The full set of entries is to be printed exactly, with pictures excluded.

[Dataset entries]
== Segment start ==

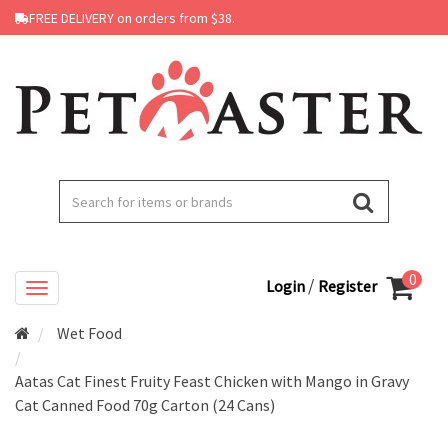
FREE DELIVERY on orders from $38.
0
/
Login
Register
Wet Food
Aatas Cat Finest Fruity Feast Chicken with Mango in Gravy
Cat Canned Food 70g Carton (24 Cans)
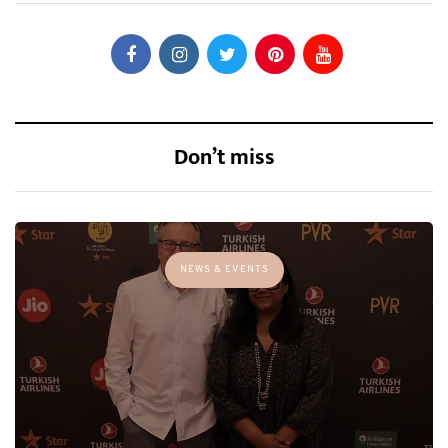
Don’t miss
NEWS & EVENTS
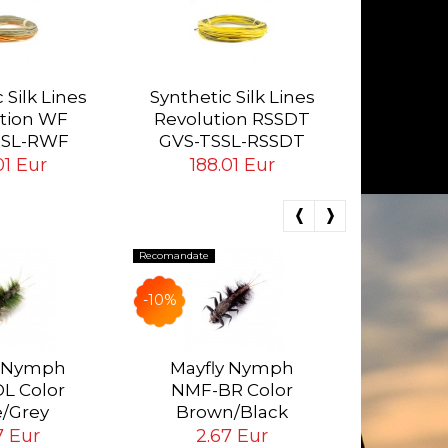
Synthetic
Rev
 Silk Lines
Synthetic Silk Lines
GVS-
tion WF
Revolution RSSDT
15
SSL-RWF
GVS-TSSL-RSSDT
01 Eur
188.01 Eur
Recomandate
Recomandate
-10%
-3.78%
Realist
Nymph a
y Nymph
Mayfly Nymph
Sto
L Color
NMF-BR Color
NSW-4
4.
e/Grey
Brown/Black
Tying H
4.
7 Eur
2.67 Eur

== Segment end ==

◆ Response for this exercise ◆
FREE DELIVERY on orders from $38.
0
/
Login
Register
Wet Food
Aatas Cat Finest Fruity Feast Chicken with Mango in Gravy
Cat Canned Food 70g Carton (24 Cans)
Don’t miss
NEWS & EVENTS
Synthetic
Rev
 Silk Lines
Synthetic Silk Lines
GVS-
tion WF
Revolution RSSDT
15
SSL-RWF
GVS-TSSL-RSSDT
01 Eur
188.01 Eur
Recomandate
Recomandate
-10%
-3.78%
Realist
Nymph a
y Nymph
Mayfly Nymph
Sto
L Color
NMF-BR Color
NSW-4
4.
e/Grey
Brown/Black
Tying H
4.
7 Eur
2.67 Eur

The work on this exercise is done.